Excerpts from a dataset ::

↓

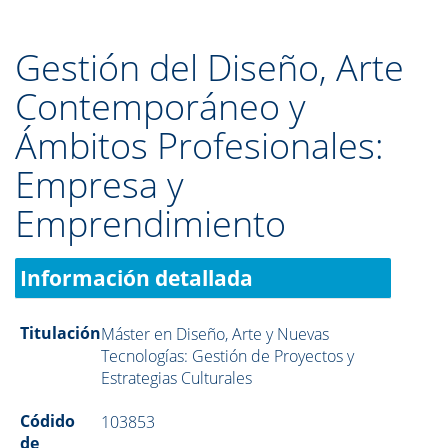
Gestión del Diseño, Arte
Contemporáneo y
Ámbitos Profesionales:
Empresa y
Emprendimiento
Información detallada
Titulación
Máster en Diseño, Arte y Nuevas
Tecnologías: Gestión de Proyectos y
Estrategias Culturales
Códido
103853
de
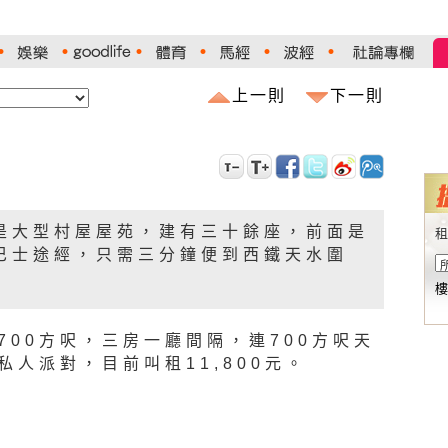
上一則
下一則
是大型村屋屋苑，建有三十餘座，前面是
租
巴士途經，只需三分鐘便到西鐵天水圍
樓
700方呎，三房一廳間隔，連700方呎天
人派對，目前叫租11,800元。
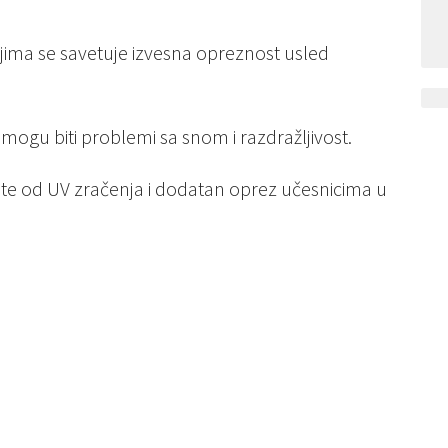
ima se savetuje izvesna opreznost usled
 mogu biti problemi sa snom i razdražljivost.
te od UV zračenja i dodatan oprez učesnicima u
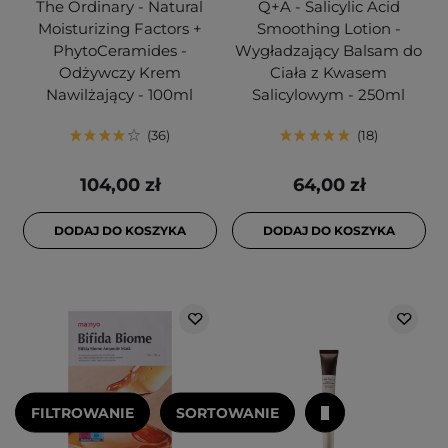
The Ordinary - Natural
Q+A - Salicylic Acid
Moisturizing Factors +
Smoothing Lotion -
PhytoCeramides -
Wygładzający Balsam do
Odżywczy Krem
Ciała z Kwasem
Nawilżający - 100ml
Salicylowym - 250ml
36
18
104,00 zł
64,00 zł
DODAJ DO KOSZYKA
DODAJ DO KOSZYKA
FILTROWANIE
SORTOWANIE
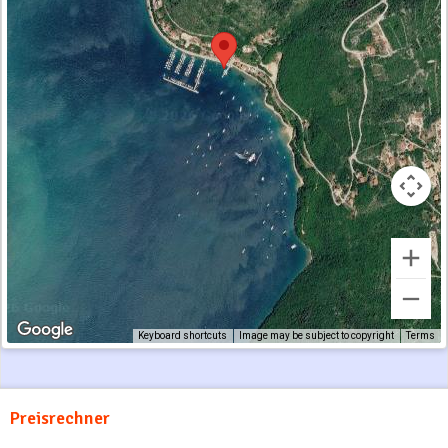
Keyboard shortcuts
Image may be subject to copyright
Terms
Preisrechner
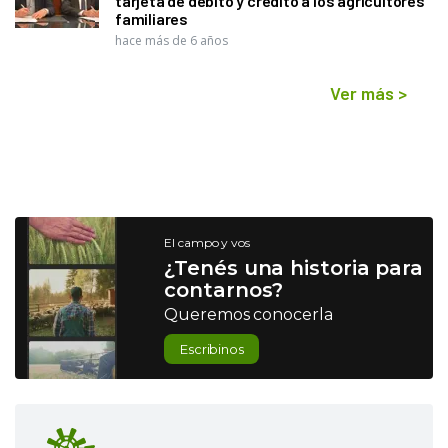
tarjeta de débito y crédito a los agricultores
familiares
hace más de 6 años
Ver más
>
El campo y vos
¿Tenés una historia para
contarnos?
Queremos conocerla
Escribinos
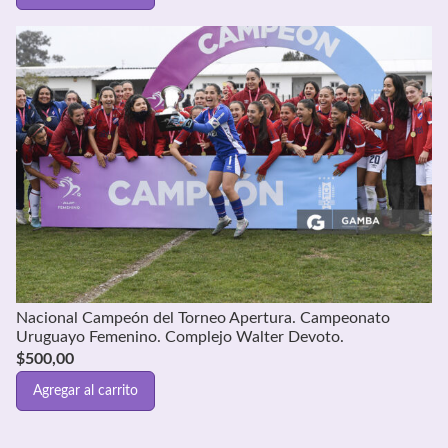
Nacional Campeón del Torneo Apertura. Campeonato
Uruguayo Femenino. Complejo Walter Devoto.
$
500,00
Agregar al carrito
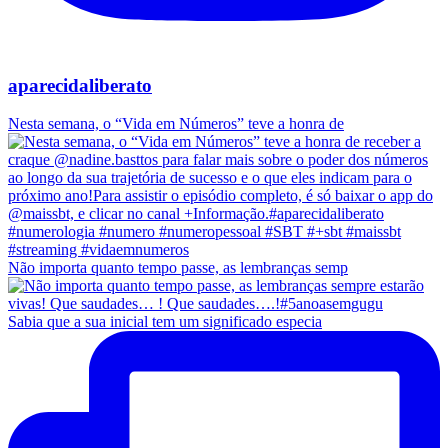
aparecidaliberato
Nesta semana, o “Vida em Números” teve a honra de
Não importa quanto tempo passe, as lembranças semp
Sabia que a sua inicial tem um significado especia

↑

PROBLEM TO SOLVE :: Wherever a line contains the string "Arte", copy that line from the data.

RESULT FOR THIS EXERCISE ::
Gestión del Diseño, Arte
Máster en Diseño, Arte y Nuevas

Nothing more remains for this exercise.